Yes, let's do the cleanup which includes your autorun now. You can return those to the Windows default settings at this time by doing the following step, if you wish. This will allow autoplay for all drives such as CD-ROM and external drives.

REGEDIT4

[HKEY_LOCAL_MACHINE\Software\Microsoft\Windows\CurrentVersion\Policies\Explorer]
"NoDriveAutoRun"=dword:0000000
"NoDriveTypeAutoRun"=dword:00000095

Open Notepad and copy and paste the above text (inside the box) into the text file. Now go to File > Save As and call it autofix.reg. Where it says "Files of Type", select All Files and click on Save. Exit Notepad, double-click on the file and ok the prompt asking if you wish to merge the file with your registry.


You can also at this time delete the files/folders of the tools we used. To assist with some of that download OTMoveIt2 and save the file to your desktop. This will help by automatically removing some of the tools we used.

Please double-click OTMoveIt.exe to run it and click on Cleanup (Vista users, please right click on OTMoveit2.exe and select "Run as an Administrator"). When you do this list of malware removal programs will be downloaded from the internet. If you get a warning from your firewall or other security programs regarding OTMoveIt attempting to contact the internet you should allow it to do so. After the list has downloaded, you'll be asked if you want to begin cleanup process? Select Yes.

OTMoveIt will search for and delete/uninstall all the tools that we have used to fix your problems and all their backup folders and then delete itself when you next reboot. At the end of the run you will receive a prompt to reboot, but save that for the next step.


A good last cleaning measure is to reset your System Restore points, to keep malware from being returned in that manner.
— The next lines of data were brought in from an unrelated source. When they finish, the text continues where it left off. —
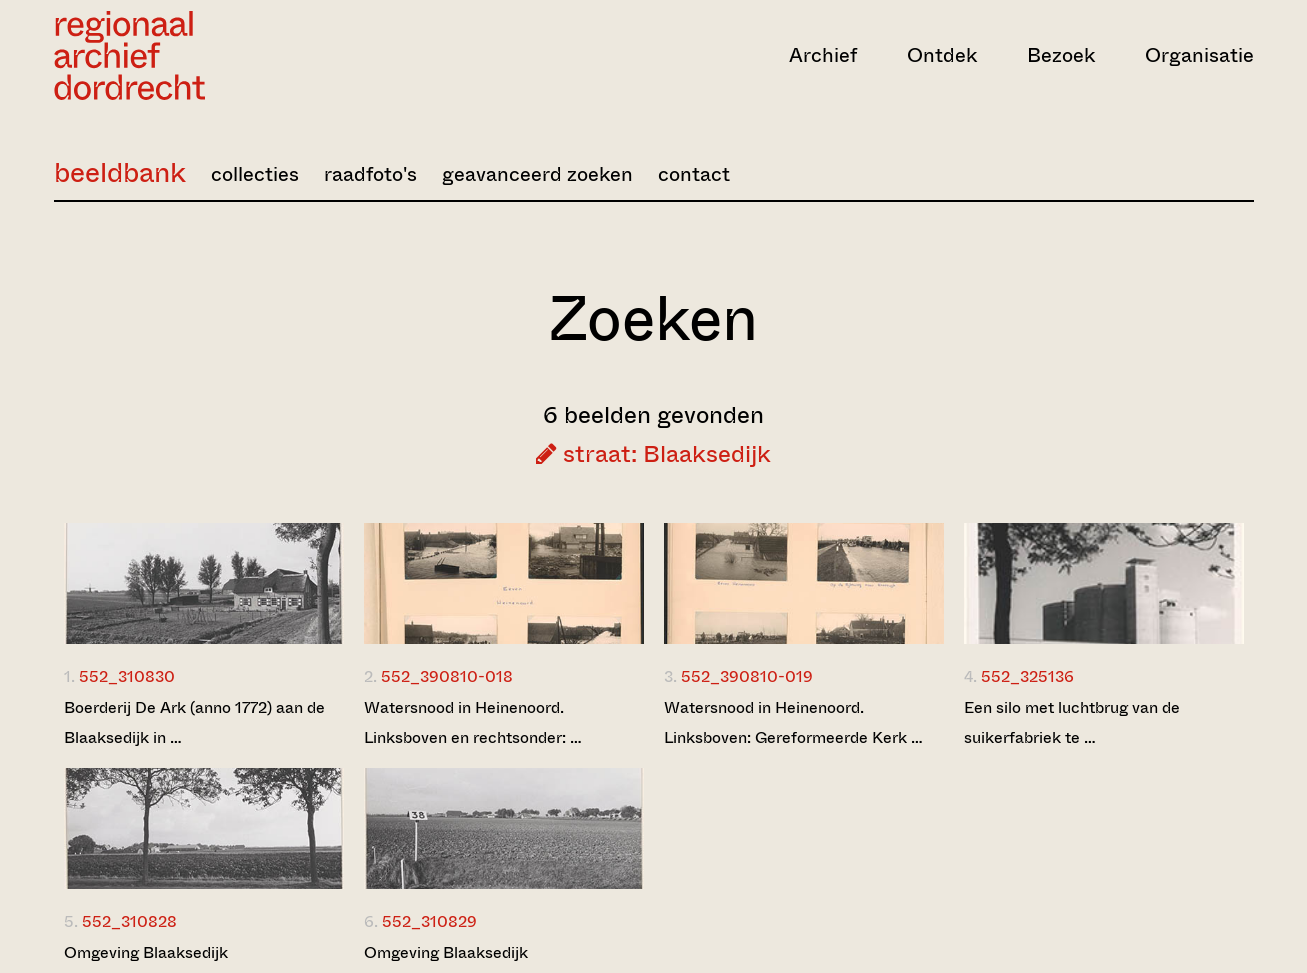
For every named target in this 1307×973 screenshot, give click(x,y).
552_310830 (127, 676)
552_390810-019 (747, 676)
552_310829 (429, 921)
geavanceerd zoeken (537, 174)
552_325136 (1027, 676)
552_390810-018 (447, 676)
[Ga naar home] (234, 55)
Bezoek (1061, 55)
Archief (823, 55)
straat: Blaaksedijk (653, 454)
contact (694, 174)
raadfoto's (370, 174)
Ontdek (942, 55)
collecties (255, 174)
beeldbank (120, 172)
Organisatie (1199, 55)
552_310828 (129, 921)
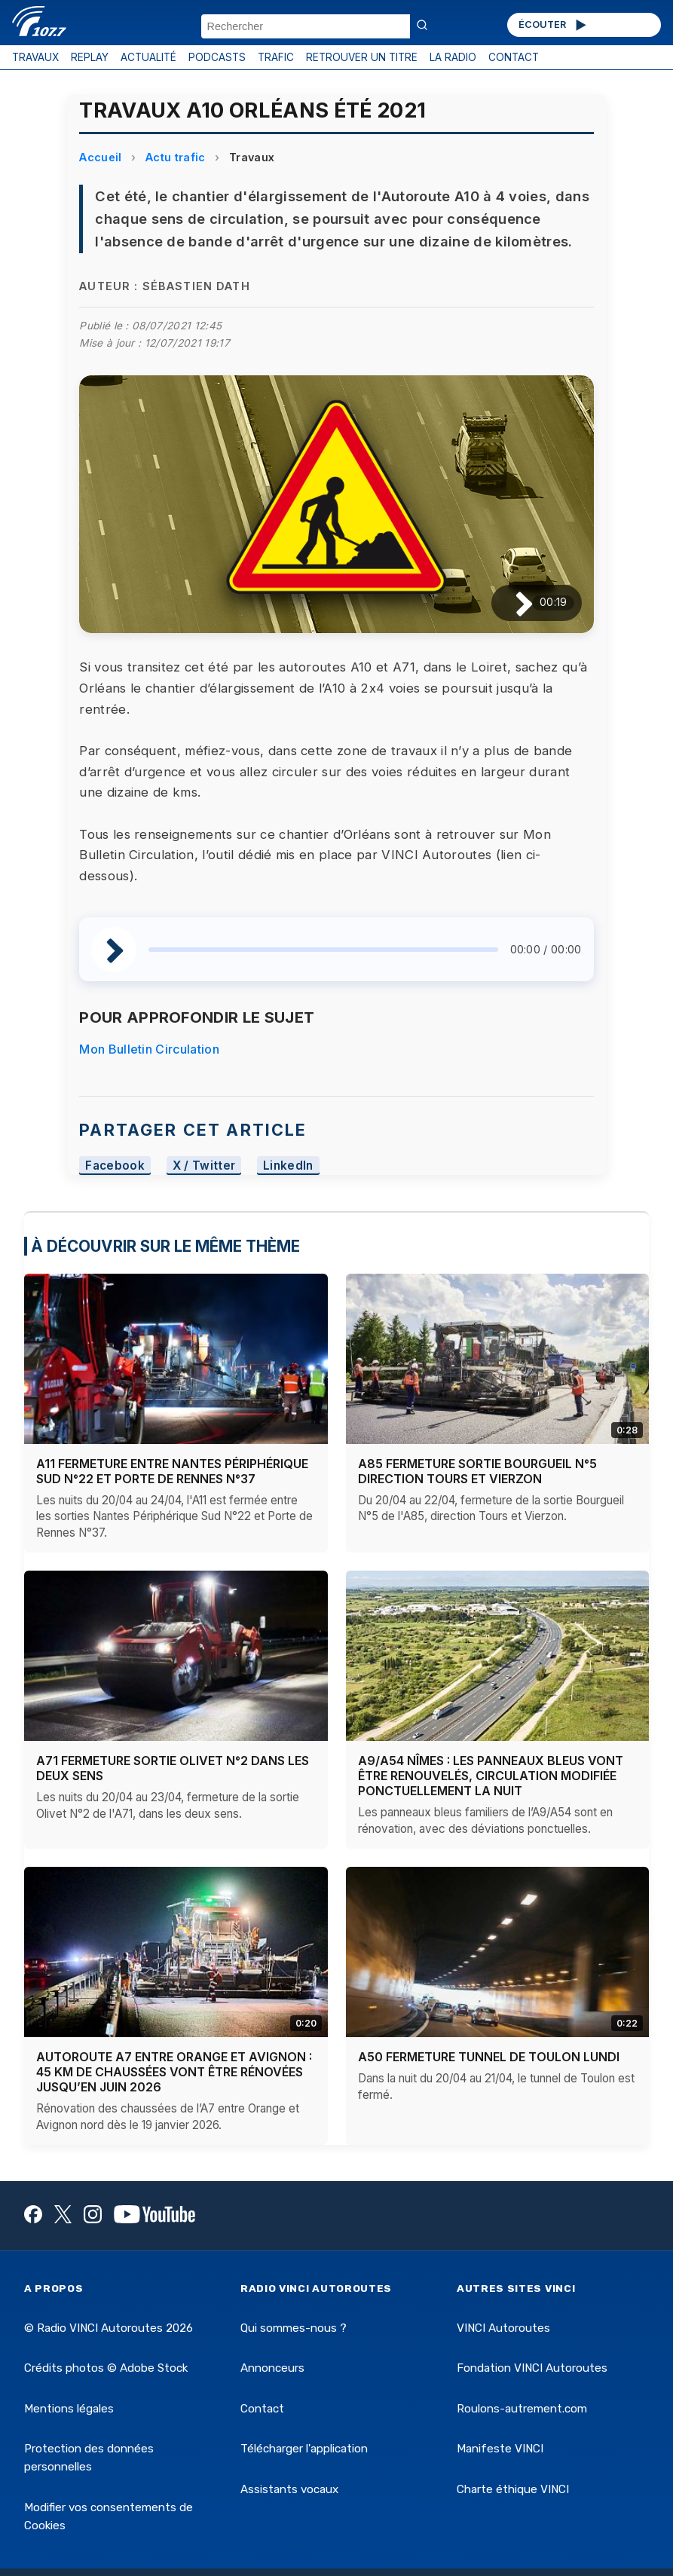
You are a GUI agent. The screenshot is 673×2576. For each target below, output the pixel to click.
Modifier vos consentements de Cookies (108, 2516)
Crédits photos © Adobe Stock (106, 2368)
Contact (262, 2408)
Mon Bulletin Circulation (149, 1049)
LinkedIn (288, 1165)
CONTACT (513, 57)
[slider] (322, 949)
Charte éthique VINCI (513, 2489)
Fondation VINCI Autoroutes (532, 2368)
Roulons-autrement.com (522, 2408)
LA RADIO (453, 57)
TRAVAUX (35, 57)
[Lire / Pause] (512, 603)
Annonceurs (272, 2368)
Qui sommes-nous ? (293, 2328)
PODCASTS (217, 57)
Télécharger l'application (304, 2448)
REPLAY (90, 57)
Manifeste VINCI (500, 2448)
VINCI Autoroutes (503, 2328)
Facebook (115, 1165)
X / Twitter (204, 1165)
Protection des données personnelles (89, 2458)
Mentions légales (69, 2408)
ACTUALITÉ (148, 57)
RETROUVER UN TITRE (362, 57)
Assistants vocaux (289, 2489)
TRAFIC (276, 57)
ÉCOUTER (554, 25)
Please follow the Disabling System Restore steps here to Disable, and then right after the Enabling System Restore steps to turn it back on with a clean new set to Restore from in the future.


In addition, I like to recommend reviewing the information Here to make sure you stay malware free.

Calypze

Thank you very much for going through this with me. I guess I'm back on track now, followed the steps in the latest post as well. I'm leaving for a trip tomorrow, it feels good to know that this issue is solved before that.

Is there anything else that I should do? Also, do think there is any risk that other passwords than banking may have been stolen (if anything was stolen at all, given that the malware apparently didn't successfully root itself) that should be changed?

In any case, thanks. It feels a little scary that I got infected, given that I don't visit questionable sites or download anything possible, but maybe that infection was something old.

Thomas

Enjoy your travels. We really never truly had verification this partizan instance was the banco-type infection currently using this technique. Given your many installs of security software, you may have forgotten trying out some of the Greatis softwares that include the Partizan driver at some past point. In general following the advice Tony Klein provides that I linked to will be just fine for proper security there.